**What you have to do:** Return all the entries exactly, keeping pictures out.

[Transcribed page contents]
::::::
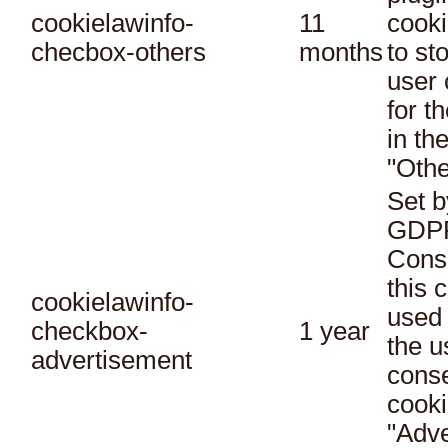
cookielawinfo-
11
cooki
checbox-others
months
to st
user 
for t
in th
"Othe
Set b
GDPR
Conse
this 
cookielawinfo-
used 
checkbox-
1 year
the u
advertisement
conse
cooki
"Adve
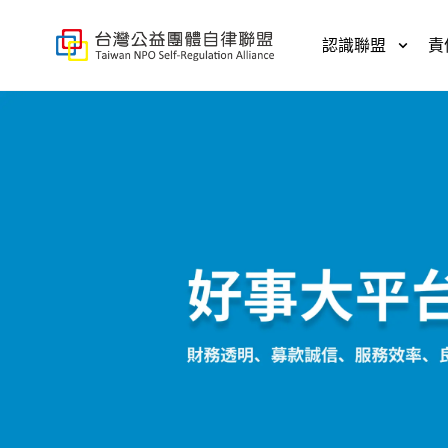
好事大平台
認識聯盟
責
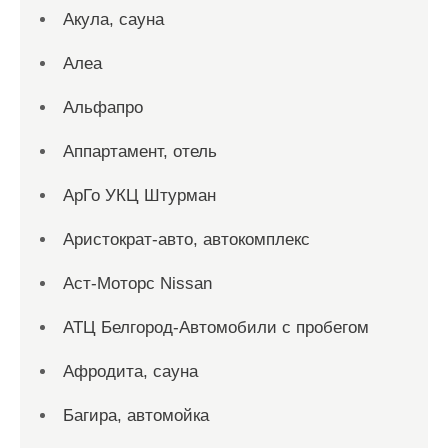
Акула, сауна
Алеа
Альфапро
Аппартамент, отель
АрГо УКЦ Штурман
Аристократ-авто, автокомплекс
Аст-Моторс Nissan
АТЦ Белгород-Автомобили с пробегом
Афродита, сауна
Багира, автомойка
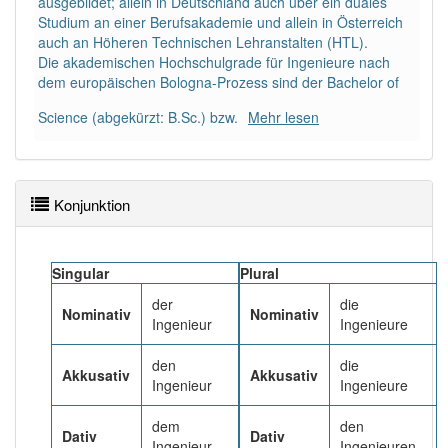
ausgebildet; allein in Deutschland auch über ein duales
Studium an einer Berufsakademie und allein in Österreich
auch an Höheren Technischen Lehranstalten (HTL).
Häufigkeit: 6 von 10
Die akademischen Hochschulgrade für Ingenieure nach
dem europäischen Bologna-Prozess sind der Bachelor of
Wörter mit Endung
-ingenieur
: 34
Science (abgekürzt: B.Sc.) bzw.
Mehr lesen
Wörter mit Endung
-ingenieur
aber mit einem
anderen Artikel
der
: 0
Konjunktion
84% unserer Spielapp-Nutzer haben den Artikel
korrekt erraten.
Singular
Plural
der
die
Nominativ
Nominativ
Ingenieur
Ingenieure
den
die
Akkusativ
Akkusativ
Ingenieur
Ingenieure
dem
den
Dativ
Dativ
Ingenieur
Ingenieuren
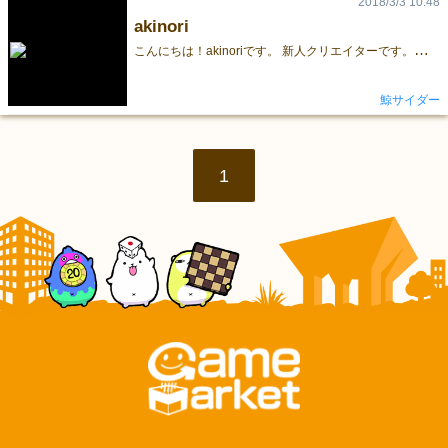
2018/3/3 10:48
akinori
こ
んにちは！akinoriです。 新人クリエイターです。どうぞよろしくお願いいたします。 みんなで盛り上げていきましょう(*'▽')
鯨サイダー
1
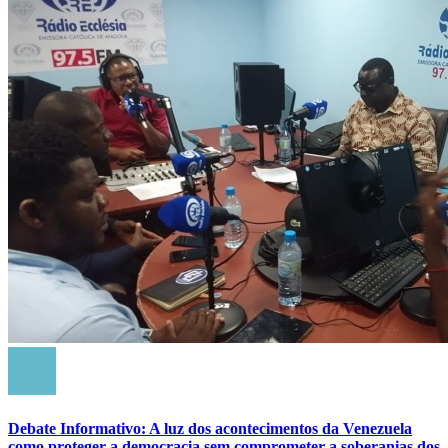
Debate Informativo: A luz dos acontecimentos da Venezuela
como proteger a democracia sem comprometer a soberanias dos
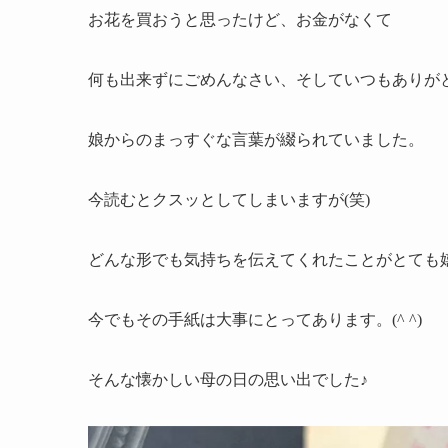
お花を買おうと思ったけど、お金がなくて
何も出来ずにごめんなさい、そしていつもありが
娘からのまっすぐな言葉が綴られていました。
今読むとクスッとしてしまいますが(笑)
どんな形でも気持ちを伝えてくれたことがとても
今でもその手紙は大事にとってあります。(^ ^)
そんな懐かしい母の日の思い出でした♪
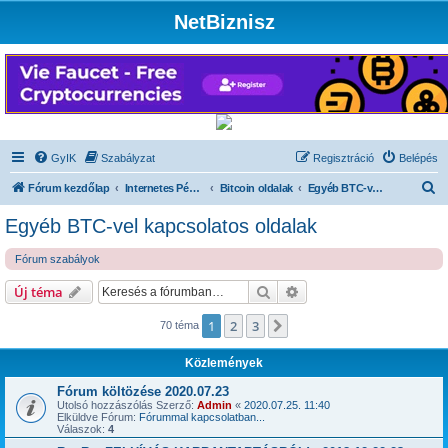
NetBiznisz
GyIK
Szabályzat
Regisztráció
Belépés
K
Fórum kezdőlap
Internetes Pénzkeresés
Bitcoin oldalak
Egyéb BTC-vel kapcsolatos oldalak
e
Egyéb BTC-vel kapcsolatos oldalak
r
Fórum szabályok
e
s
Keresés
Részletes keresés
Új téma
é
1
2
3
Következő
70 téma
s
Közlemények
Fórum költözése 2020.07.23
Utolsó hozzászólás Szerző:
Admin
«
2020.07.25. 11:40
Elküldve Fórum:
Fórummal kapcsolatban...
Válaszok:
4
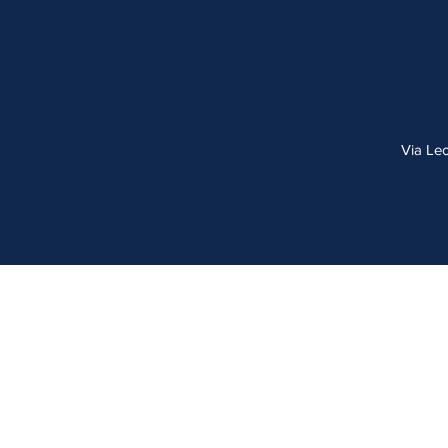
Via Le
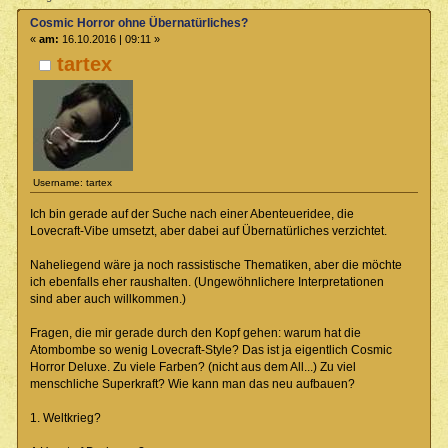
Cosmic Horror ohne Übernatürliches?
«
am:
16.10.2016 | 09:11 »
tartex
Username: tartex
Ich bin gerade auf der Suche nach einer Abenteueridee, die
Lovecraft-Vibe umsetzt, aber dabei auf Übernatürliches verzichtet.
Naheliegend wäre ja noch rassistische Thematiken, aber die möchte
ich ebenfalls eher raushalten. (Ungewöhnlichere Interpretationen
sind aber auch willkommen.)
Fragen, die mir gerade durch den Kopf gehen: warum hat die
Atombombe so wenig Lovecraft-Style? Das ist ja eigentlich Cosmic
Horror Deluxe. Zu viele Farben? (nicht aus dem All...) Zu viel
menschliche Superkraft? Wie kann man das neu aufbauen?
1. Weltkrieg?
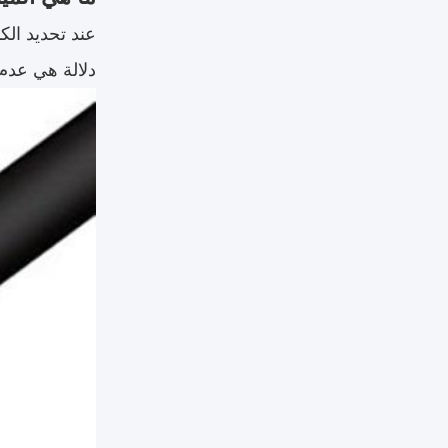
عند تحديد الك
دلالة هي عدم 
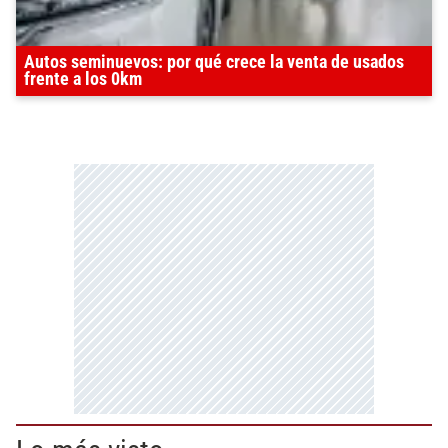
Autos seminuevos: por qué crece la venta de usados
frente a los 0km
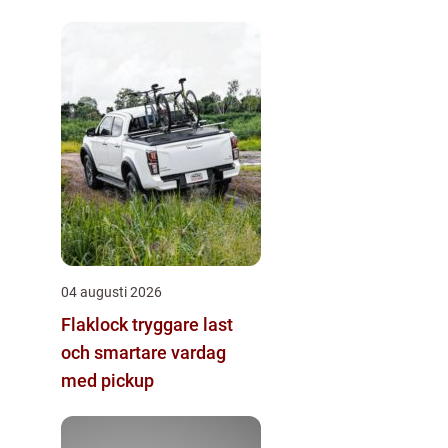
04 augusti 2026
Flaklock tryggare last
och smartare vardag
med pickup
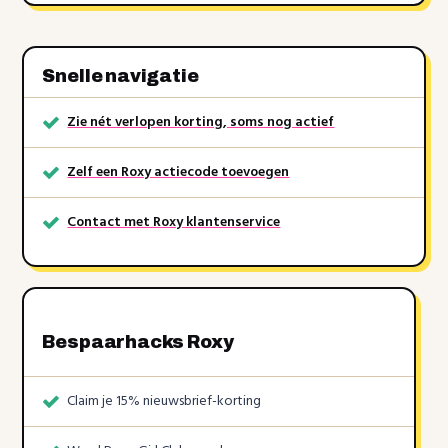
Snelle navigatie
Zie nét verlopen korting, soms nog actief
Zelf een Roxy actiecode toevoegen
Contact met Roxy klantenservice
Bespaarhacks Roxy
Claim je 15% nieuwsbrief-korting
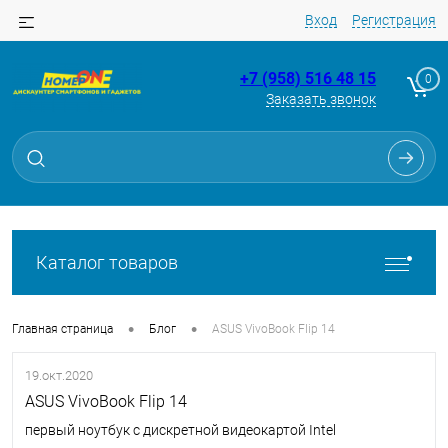
Вход
Регистрация
+7 (958) 516 48 15
0
Заказать звонок
Каталог товаров
•
•
Главная страница
Блог
ASUS VivoBook Flip 14
19.окт.2020
ASUS VivoBook Flip 14
первый ноутбук с дискретной видеокартой Intel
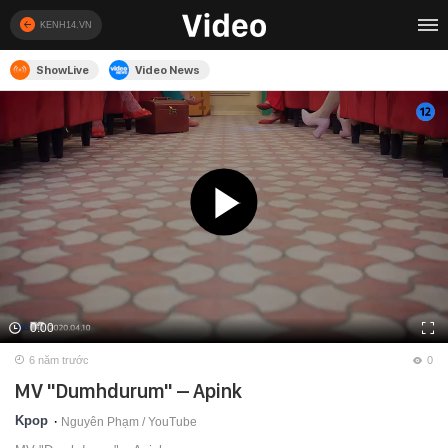
KENH14.VN
ShowLive
Video News
0:00
6 năm trước
0
MV "Dumhdurum" – Apink
Kpop
Nguyên Phạm /
YouTube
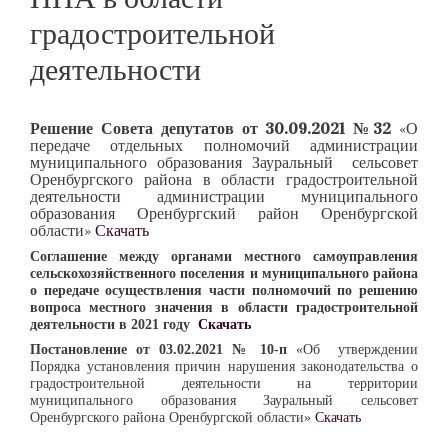
градостроительной
деятельности
Решение Совета депутатов от 30.09.2021 №32
«О
передаче отдельных полномочий администрации
муниципального образования Зауральный сельсовет
Оренбургского района в области градостроительной
деятельности администрации муниципального
образования Оренбургский район Оренбургской
области»
Скачать
Соглашение между органами местного самоуправления
сельскохозяйственного поселения и муниципального района
о передаче осуществления части полномочий по решению
вопроса местного значения в области градостроительной
деятельности в 2021 году
Скачать
Постановление от 03.02.2021 № 10-п
«Об утверждении
Порядка установления причин нарушения законодательства о
градостроительной деятельности на территории
муниципального образования Зауральный сельсовет
Оренбургского района Оренбургской области»
Скачать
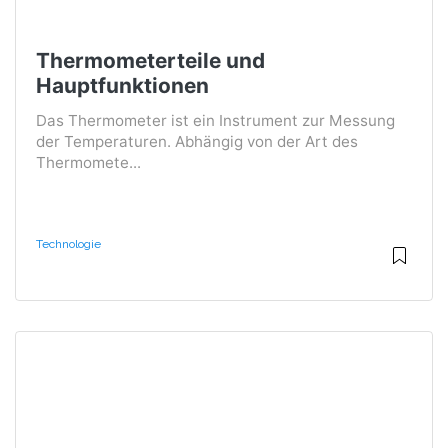
Thermometerteile und
Hauptfunktionen
Das Thermometer ist ein Instrument zur Messung
der Temperaturen. Abhängig von der Art des
Thermomete...
Technologie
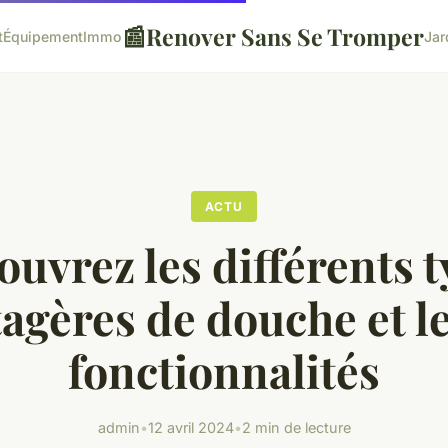
📰
Renover Sans Se Tromper
t
Équipement
Immo
Jar
ACTU
uvrez les différents 
tagères de douche et l
fonctionnalités
admin
•
12 avril 2024
•
2 min de lecture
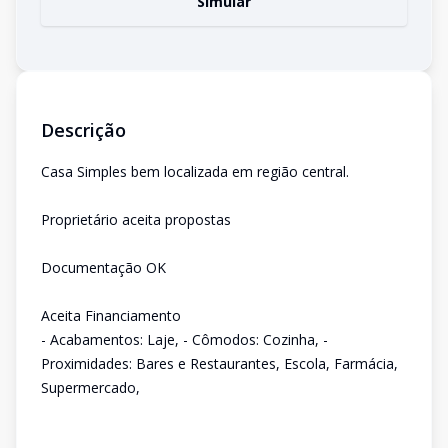
Simular
Descrição
Casa Simples bem localizada em região central.
Proprietário aceita propostas
Documentação OK
Aceita Financiamento
- Acabamentos: Laje, - Cômodos: Cozinha, -
Proximidades: Bares e Restaurantes, Escola, Farmácia,
Supermercado,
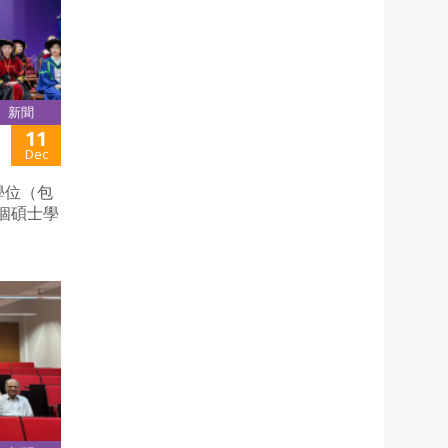
新聞
11
Dec
士學位（包
個碩士學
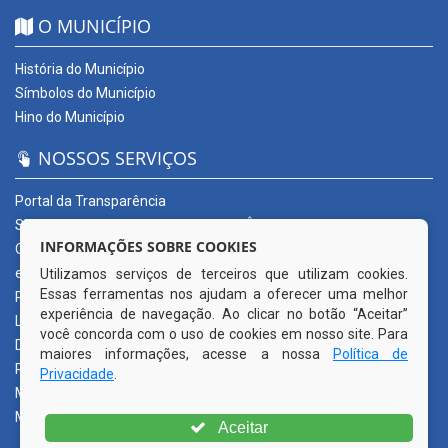
O MUNICÍPIO
História do Município
Símbolos do Município
Hino do Município
NOSSOS SERVIÇOS
Portal da Transparência
SERVIÇOS DIGITAIS: CONECTA CORTÊS
INFORMAÇÕES SOBRE COOKIES
Ouvidoria Municipal
e-SIC
Utilizamos serviços de terceiros que utilizam cookies.
Essas ferramentas nos ajudam a oferecer uma melhor
Processos de Licitação
experiência de navegação. Ao clicar no botão “Aceitar”
Licitações em andamento
você concorda com o uso de cookies em nosso site. Para
Diário Oficial
maiores informações, acesse a nossa
Política de
Publicações Oficiais
Privacidade
.
Mapa do Site
Mais Serviços
Aceitar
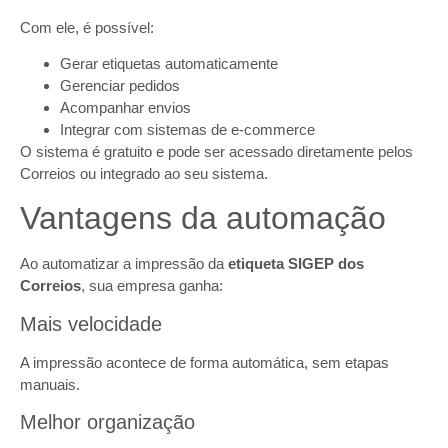
Com ele, é possível:
Gerar etiquetas automaticamente
Gerenciar pedidos
Acompanhar envios
Integrar com sistemas de e-commerce
O sistema é gratuito e pode ser acessado diretamente pelos
Correios ou integrado ao seu sistema.
Vantagens da automação
Ao automatizar a impressão da
etiqueta SIGEP dos
Correios
, sua empresa ganha:
Mais velocidade
A impressão acontece de forma automática, sem etapas
manuais.
Melhor organização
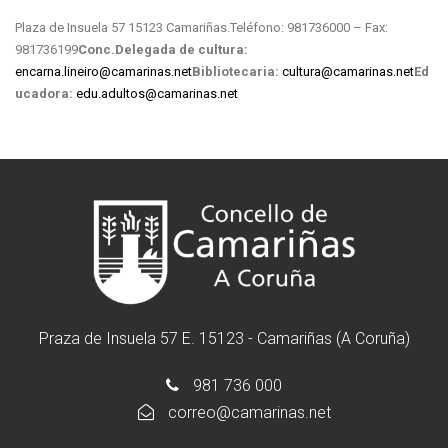
Plaza de Insuela 57 15123 Camariñas.
Teléfono: 981736000 – Fax:
981736199
Conc.Delegada de cultura:
encarna.lineiro@camarinas.net
Bibliotecaria:
cultura@camarinas.net
Ed
ucadora:
edu.adultos@camarinas.net
Praza de Insuela 57 E. 15123 - Camariñas (A Coruña)
981 736 000
correo@camarinas.net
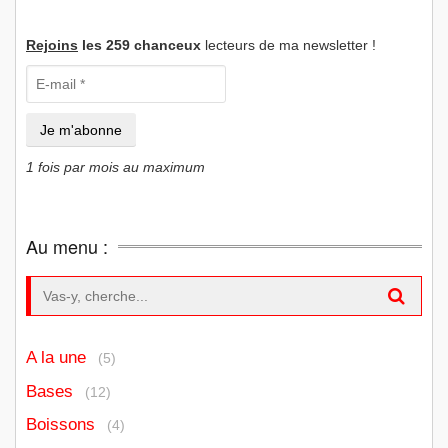
Rejoins
les 259 chanceux
lecteurs de ma newsletter !
1 fois par mois au maximum
Au menu :
Search for:
A la une
(5)
Bases
(12)
Boissons
(4)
::::::
**Problem solution:**
cookielawinfo-
11
cooki
checbox-others
months
to st
user 
for t
in th
"Othe
Set b
GDPR
Conse
this 
cookielawinfo-
used 
checkbox-
1 year
the u
advertisement
conse
cooki
"Adve
好事大平台
認識聯盟
責
Акула, сауна
Алеа
Альфапро
Аппартамент, отель
АрГо УКЦ Штурман
Аристократ-авто, автокомплекс
Аст-Моторс Nissan
АТЦ Белгород-Автомобили с пробегом
Афродита, сауна
Багира, автомойка
ausgebildet; allein in Deutschland auch über ein duales
Studium an einer Berufsakademie und allein in Österreich
auch an Höheren Technischen Lehranstalten (HTL).
Häufigkeit: 6 von 10
Die akademischen Hochschulgrade für Ingenieure nach
dem europäischen Bologna-Prozess sind der Bachelor of
Wörter mit Endung
-ingenieur
: 34
Science (abgekürzt: B.Sc.) bzw.
Mehr lesen
Wörter mit Endung
-ingenieur
aber mit einem
anderen Artikel
der
: 0
Konjunktion
84% unserer Spielapp-Nutzer haben den Artikel
korrekt erraten.
Singular
Plural
der
die
Nominativ
Nominativ
Ingenieur
Ingenieure
den
die
Akkusativ
Akkusativ
Ingenieur
Ingenieure
dem
den
Dativ
Dativ
Ingenieur
Ingenieuren
2018/3/3 10:48
akinori
こ
んにちは！akinoriです。 新人クリエイターです。どうぞよろしくお願いいたします。 みんなで盛り上げていきましょう(*'▽')
鯨サイダー
1
Debate Informativo: A luz dos acontecimentos da Venezuela
como proteger a democracia sem comprometer a soberanias dos
お花を買おうと思ったけど、お金がなくて
何も出来ずにごめんなさい、そしていつもありが
娘からのまっすぐな言葉が綴られていました。
今読むとクスッとしてしまいますが(笑)
どんな形でも気持ちを伝えてくれたことがとても
今でもその手紙は大事にとってあります。(^ ^)
そんな懐かしい母の日の思い出でした♪
NetBiznisz
GyIK
Szabályzat
Regisztráció
Belépés
K
Fórum kezdőlap
Internetes Pénzkeresés
Bitcoin oldalak
Egyéb BTC-vel kapcsolatos oldalak
e
Egyéb BTC-vel kapcsolatos oldalak
r
Fórum szabályok
e
s
Keresés
Részletes keresés
Új téma
é
1
2
3
Következő
70 téma
s
Közlemények
Fórum költözése 2020.07.23
Utolsó hozzászólás Szerző:
Admin
«
2020.07.25. 11:40
Elküldve Fórum:
Fórummal kapcsolatban...
Válaszok:
4
Via Le
Cosmic Horror ohne Übernatürliches?
«
am:
16.10.2016 | 09:11 »
tartex
Username: tartex
Ich bin gerade auf der Suche nach einer Abenteueridee, die
Lovecraft-Vibe umsetzt, aber dabei auf Übernatürliches verzichtet.
Naheliegend wäre ja noch rassistische Thematiken, aber die möchte
ich ebenfalls eher raushalten. (Ungewöhnlichere Interpretationen
sind aber auch willkommen.)
Fragen, die mir gerade durch den Kopf gehen: warum hat die
Atombombe so wenig Lovecraft-Style? Das ist ja eigentlich Cosmic
Horror Deluxe. Zu viele Farben? (nicht aus dem All...) Zu viel
menschliche Superkraft? Wie kann man das neu aufbauen?
1. Weltkrieg?
عند تحديد الك
دلالة هي عدم 
Autos seminuevos: por qué crece la venta de usados
frente a los 0km
04 augusti 2026
Flaklock tryggare last
och smartare vardag
med pickup
Snelle navigatie
Zie nét verlopen korting, soms nog actief
Zelf een Roxy actiecode toevoegen
Contact met Roxy klantenservice
Bespaarhacks Roxy
Claim je 15% nieuwsbrief-korting
Вход
Регистрация
+7 (958) 516 48 15
0
Заказать звонок
Каталог товаров
•
•
Главная страница
Блог
ASUS VivoBook Flip 14
19.окт.2020
ASUS VivoBook Flip 14
первый ноутбук с дискретной видеокартой Intel
KENH14.VN
ShowLive
Video News
0:00
6 năm trước
0
MV "Dumhdurum" – Apink
Kpop
Nguyên Phạm /
YouTube
градостроительной
деятельности
Решение Совета депутатов от 30.09.2021 №32
«О
передаче отдельных полномочий администрации
муниципального образования Зауральный сельсовет
Оренбургского района в области градостроительной
деятельности администрации муниципального
образования Оренбургский район Оренбургской
области»
Скачать
Соглашение между органами местного самоуправления
сельскохозяйственного поселения и муниципального района
о передаче осуществления части полномочий по решению
вопроса местного значения в области градостроительной
деятельности в 2021 году
Скачать
Постановление от 03.02.2021 № 10-п
«Об утверждении
Порядка установления причин нарушения законодательства о
градостроительной деятельности на территории
муниципального образования Зауральный сельсовет
Оренбургского района Оренбургской области»
Скачать
Thermometerteile und
Hauptfunktionen
Das Thermometer ist ein Instrument zur Messung
der Temperaturen. Abhängig von der Art des
Thermomete...
Technologie
📰
Renover Sans Se Tromper
t
Équipement
Immo
Jar
ACTU
uvrez les différents 
tagères de douche et l
fonctionnalités
admin
•
12 avril 2024
•
2 min de lecture
Simular
Descrição
Casa Simples bem localizada em região central.
Proprietário aceita propostas
Documentação OK
Aceita Financiamento
- Acabamentos: Laje, - Cômodos: Cozinha, -
Proximidades: Bares e Restaurantes, Escola, Farmácia,
Supermercado,
新聞
11
Dec
士學位（包
個碩士學
O MUNICÍPIO
História do Município
Símbolos do Município
Hino do Município
NOSSOS SERVIÇOS
Portal da Transparência
SERVIÇOS DIGITAIS: CONECTA CORTÊS
INFORMAÇÕES SOBRE COOKIES
Ouvidoria Municipal
e-SIC
Utilizamos serviços de terceiros que utilizam cookies.
Essas ferramentas nos ajudam a oferecer uma melhor
Processos de Licitação
experiência de navegação. Ao clicar no botão “Aceitar”
Licitações em andamento
você concorda com o uso de cookies em nosso site. Para
Diário Oficial
maiores informações, acesse a nossa
Política de
Publicações Oficiais
Privacidade
.
Mapa do Site
Mais Serviços
Aceitar
Com ele, é possível:
Gerar etiquetas automaticamente
Gerenciar pedidos
Acompanhar envios
Integrar com sistemas de e-commerce
O sistema é gratuito e pode ser acessado diretamente pelos
Correios ou integrado ao seu sistema.
Vantagens da automação
Ao automatizar a impressão da
etiqueta SIGEP dos
Correios
, sua empresa ganha:
Mais velocidade
A impressão acontece de forma automática, sem etapas
manuais.
Melhor organização
Plaza de Insuela 57 15123 Camariñas.
Teléfono: 981736000 – Fax:
981736199
Conc.Delegada de cultura:
encarna.lineiro@camarinas.net
Bibliotecaria:
cultura@camarinas.net
Ed
ucadora:
edu.adultos@camarinas.net
Praza de Insuela 57 E. 15123 - Camariñas (A Coruña)
981 736 000
correo@camarinas.net
Rejoins
les 259 chanceux
lecteurs de ma newsletter !
1 fois par mois au maximum
Au menu :
Search for:
A la une
(5)
Bases
(12)
Boissons
(4)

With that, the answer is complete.